24. Page Replacement: Working-set

  • If we knew \(w(k,t)\) for a program:
    • Preload pages before they are accesssed: minimise page-faults.
  • As with all great ideas this is fantastic in theory, impossible in reality.
    • But leads to good approximations...
  • Drop using last \(k\) memory accesses: counting is expensive.
  • Instead use a window of time: similar to NFU / Aging.
  • Difference to NFU / Aging:
    • Don't count - store the last reference time.
  • Simulating LRU with the coarseness of the timer tick.
    • Evict pages older than parameter \(\tau\) (picked by tuning).
    • Expensive to implement: needs a tweak...

25. Page Replacement: WSClock

  • The clock algorithm was an efficient way to find the oldest page.
    • Age referred to the time since loading into the page table.
  • The Working Set approach provided more information about which page to evict.
    • But it required a slow scan.
  • The final algorithm that we look at is a combination of the two:
    • Store coarse access information in a timer tick.
    • Use a double-linked list for a cheaper search.
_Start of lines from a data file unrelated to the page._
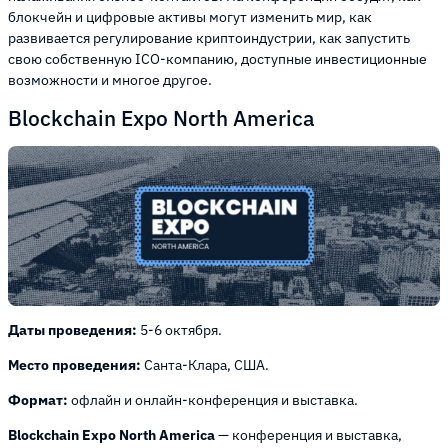
блокчейн и цифровые активы могут изменить мир, как
развивается регулирование криптоиндустрии, как запустить
свою собственную ICO-компанию, доступные инвестиционные
возможности и многое другое.
Blockchain Expo North America
Даты проведения:
5-6 октября.
Место проведения:
Санта-Клара, США.
Формат:
офлайн и онлайн-конференция и выставка.
Blockchain Expo North America
— конференция и выставка,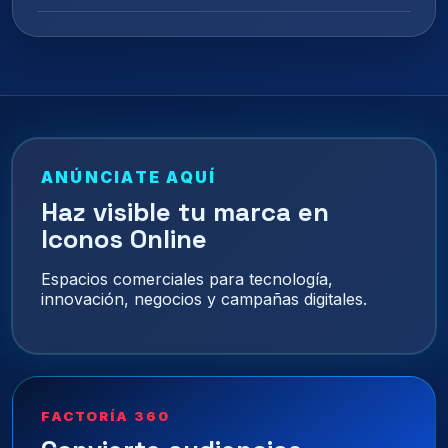
ANÚNCIATE AQUÍ
Haz visible tu marca en
Iconos Online
Espacios comerciales para tecnología,
innovación, negocios y campañas digitales.
FACTORÍA 360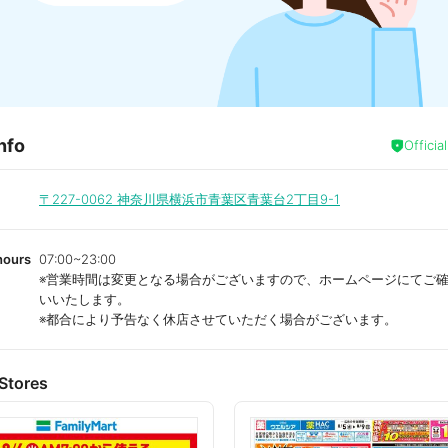
nfo
Officia
〒227-0062
神奈川県横浜市青葉区青葉台2丁目9-1
hours
07:00~23:00
※営業時間は変更となる場合がございますので、ホームページにてご
いいたします。
※都合により予告なく休店させていただく場合がございます。
Stores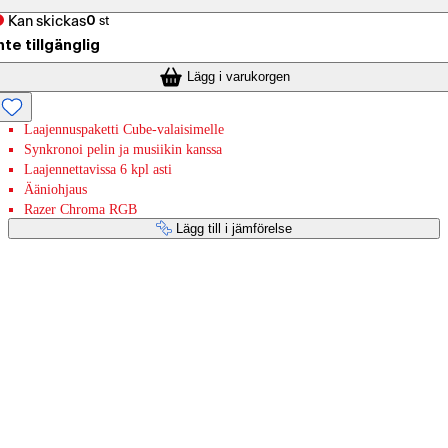
Kan skickas
0
st
nte tillgänglig
Lägg i varukorgen
Laajennuspaketti Cube-valaisimelle
Synkronoi pelin ja musiikin kanssa
Laajennettavissa 6 kpl asti
Ääniohjaus
Razer Chroma RGB
Lägg till i jämförelse
Betaltjänster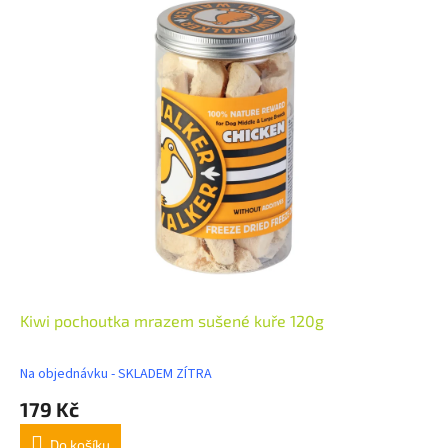
Kiwi pochoutka mrazem sušené kuře 120g
Na objednávku - SKLADEM ZÍTRA
179 Kč
Do košíku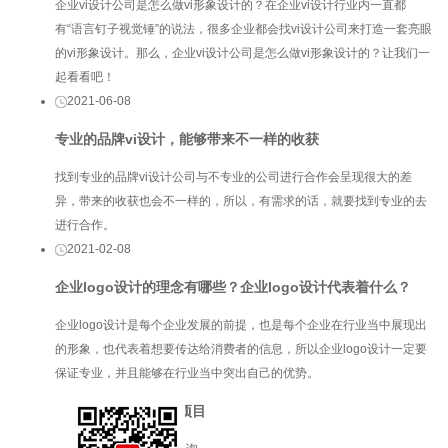
企业vi设计公司是怎么做vi形象设计的？在企业vi设计行业内一直都
有“语言钉子视觉锤”的说法，很多企业都会找vi设计公司来打造一套亮眼
的vi形象设计。那么，企业vi设计公司是怎么做vi形象设计的？让我们一
起看看吧！
2021-06-08
专业的品牌vi设计，能够带来不一样的收获
找到专业的品牌vi设计公司与不专业的公司进行合作会呈现很大的差
异，带来的收获也会不一样的，所以，有需求的话，就要找到专业的去
进行合作。
2021-02-08
企业logo设计的理念有哪些？企业logo设计代表着什么？
企业logo设计是每个企业发展的前提，也是每个企业在行业当中展现出
的形象，也代表着想要传达给消费者的信息，所以企业logo设计一定要
保证专业，并且能够在行业当中突出自己的优势。
服务项目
26. Page Replacement: WSClock

  • Pages are added into the list in the order they are loaded.
  • Time of last use field is updated on a timer tick.
    • Same as the basic Working Set approach.
  • Leads to the state in a).
  • A page fault occurs: first page has R set.
    • Part b) shows the hand advances and R is reset on the page.
    • Note: b) and c) appear to be identical, publisher screwed up?
  • Part b) also shows a case where R=0.
    • Decide if the access time is older than \(\tau\).
    • Estimates if it is in the current working-set.

27. Page Replacement: WSClock

  • Looking at c) and d), access time is older than \(\tau\).
    • Not dirty, evict and load new.
  • If WSClock finds a dirty page it schedules it to be written to the disk.
    • It is not the working set so we want to evict later.
  • Limit the number of old clean pages to evict in one pass.
    • Spreads out the disk traffic.
  • What if we do a full loop and don't find a page to evict?
    • If a write was scheduled during first loop: wait for it to finish.
    • No writes - everything was in the working set: evict any page.

28. Summary

  • Revision Guide:
    • I don't know what is going into the exam, but I would expect:
    • How does algorithm X implement property / feature Y?
    • Explain how algorithm X and Y differ in property / feature Z?